To help ensure that the moment will never be ripe, Chretien's government recently embarked on a get-tough policy with the Quebec government. Canadian ambassadors around the world received fresh instructions to object to any gestures of official recognition of Quebec sovereignty. And federal scholarships for thousands of Quebec college students are being held up until Quebec agrees to give Ottawa some say in how the money is distributed and to put the maple leaf--the country's symbol--on the checks.

More significantly, Chretien is preparing to push through legislation promising that Canada will not negotiate Quebec's withdrawal from the 130-year-old Canadian federation unless significantly more than 50 percent of Quebec's residents favor it in a clearly worded referendum question. How much higher than 50 percent is still being worked out.

For Chretien, Quebec is almost an obsession. A French speaker and a Quebec native, Chretien has been considered a turncoat by many in his home province, while Quebec's separatist-leaning media and intellectuals have often dismissed him as a rube.

But with Chretien's popularity now nearly equal to Bouchard's in Quebec, his aides and advisers this week said the prime minister is intent on pressing his advantage and winning a measure of vindication.

"We're very confident right now," one adviser said.

Even supporters of Quebec sovereignty now concede that Bouchard's Parti Quebecois may soon lose power in Quebec. "As a political party, it may be past its moment," said Guy LaForest, a political scientist at the University of Quebec.
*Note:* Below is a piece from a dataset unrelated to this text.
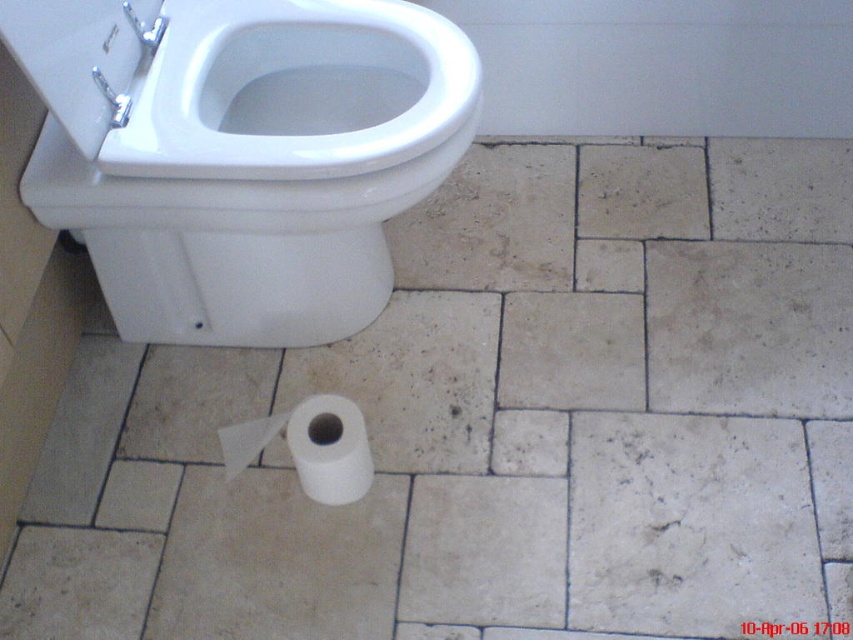 Looking at this image, you are a cleaning robot with a width of 14 inches. You need to move from the white glossy toilet bowl at upper left to the white matte toilet paper at lower center. Can you fit through the space between them?

The distance between the white glossy toilet bowl at upper left and the white matte toilet paper at lower center is 14.46 inches. Since the robot is 14 inches wide, it can fit through the space as there is enough clearance.

You are standing in the bathroom and want to reach the white glossy toilet bowl at upper left from the white matte toilet paper at lower center. Which direction should you move?

You should move to the left to reach the white glossy toilet bowl at upper left from the white matte toilet paper at lower center, since it is located to the left of the toilet paper.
Chretien's hard line against Quebec has certainly boosted his popularity in the rest of Canada, which has grown weary of the issue. But at the same time, it has hardened opinions on both sides of the linguistic and cultural divide.

For example, 20 years after Prime Minister Pierre Trudeau announced the country's commitment to bilingualism, only about 7 percent of Canadians outside Quebec can speak both official languages--and most of them live near Quebec. Across the country it is common to hear opinion leaders say they don't care whether Quebec stays in Canada.
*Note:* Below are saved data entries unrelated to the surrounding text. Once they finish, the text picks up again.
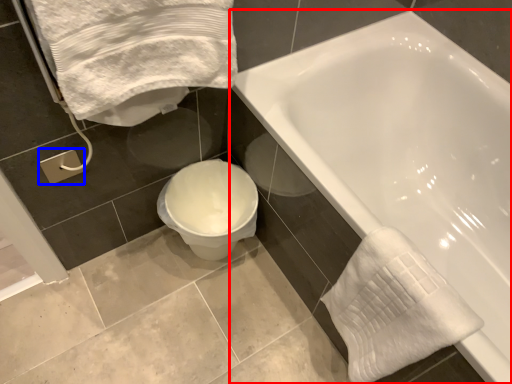 Question: Which object appears closest to the camera in this image, bathtub (highlighted by a red box) or towel bar (highlighted by a blue box)?

Choices:
 (A) bathtub
 (B) towel bar

Answer: (A) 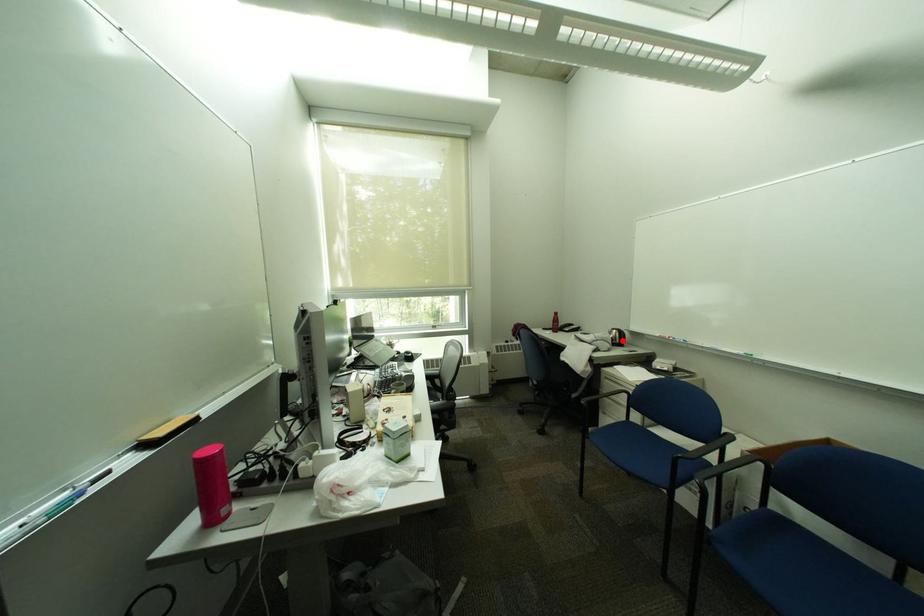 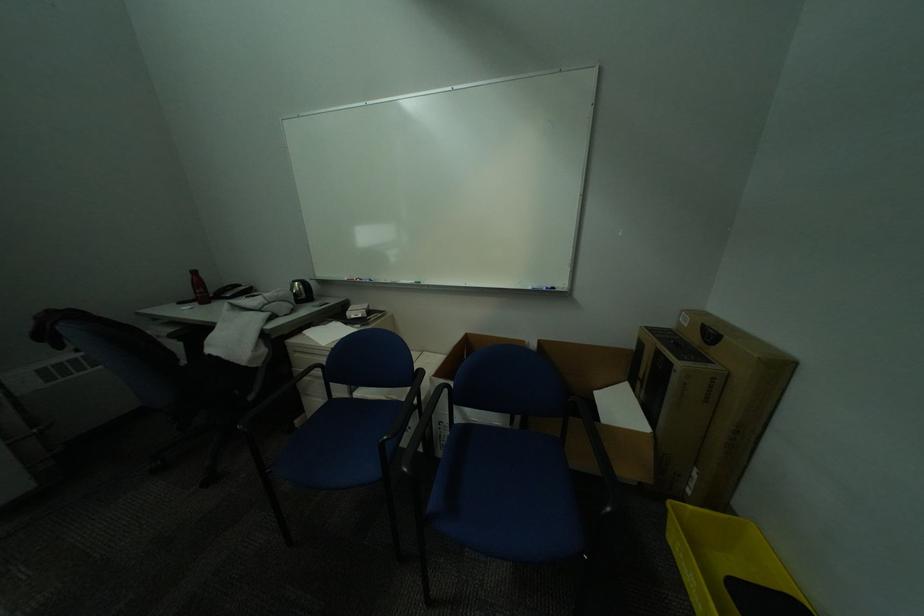 Question: I am providing you with two images of the same scene from different viewpoints. A red point is marked on the first image. Can you still see the location of the red point in image 2?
Longtime political observers here say Chretien could try to stem this widening gulf by using his popularity to craft some sort of grand compromise recognizing Quebec's unique status within the Canadian federation--a route Clinton hinted at in his talk on federalism. But Chretien says any such attempt is likely to fail, and perhaps reinvigorate the secessionist movement.
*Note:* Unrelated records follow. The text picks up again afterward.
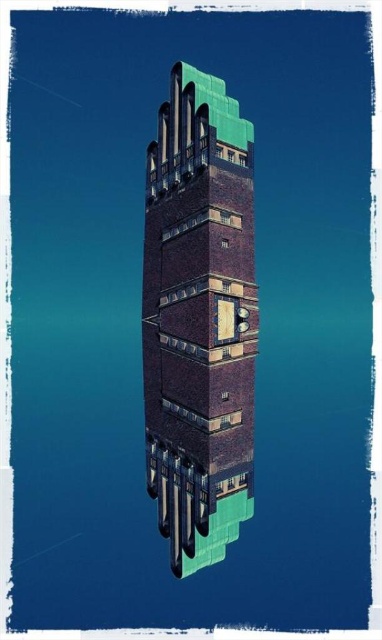 Question: Can you confirm if brown brick tower at center is wider than green glossy pipes at lower center?

Choices:
 (A) no
 (B) yes

Answer: (B)

Question: Is brown brick tower at center closer to the viewer compared to green glossy pipes at lower center?

Choices:
 (A) no
 (B) yes

Answer: (A)

Question: Which point is closer to the camera taking this photo?

Choices:
 (A) (x=199, y=72)
 (B) (x=228, y=492)

Answer: (B)

Question: Which point is farther to the camera?

Choices:
 (A) (236, 500)
 (B) (200, 76)

Answer: (B)

Question: Does brown brick tower at center appear on the left side of green glossy pipes at lower center?

Choices:
 (A) no
 (B) yes

Answer: (A)

Question: Among these points, which one is farthest from the camera?

Choices:
 (A) (194, 253)
 (B) (223, 528)

Answer: (A)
"Jean Chretien right now is looking to put the lid on the separatist movement," said Randy Pettipas, a former aide and political organizer for the prime minister. "He's a competitive person, and he's looking for a solid win."

The separatist question was not the only thing on Clinton's agenda today.

After a week of intense negotiations, the United States agreed to restore a special status for Canada, which had been revoked last spring, allowing Canadian defense firms to compete for a wider range of U.S. defense contracts involving sensitive military technology.

In return, Canada agreed to toughen its regulations on technology transfer, putting them more in line with U.S. regulations.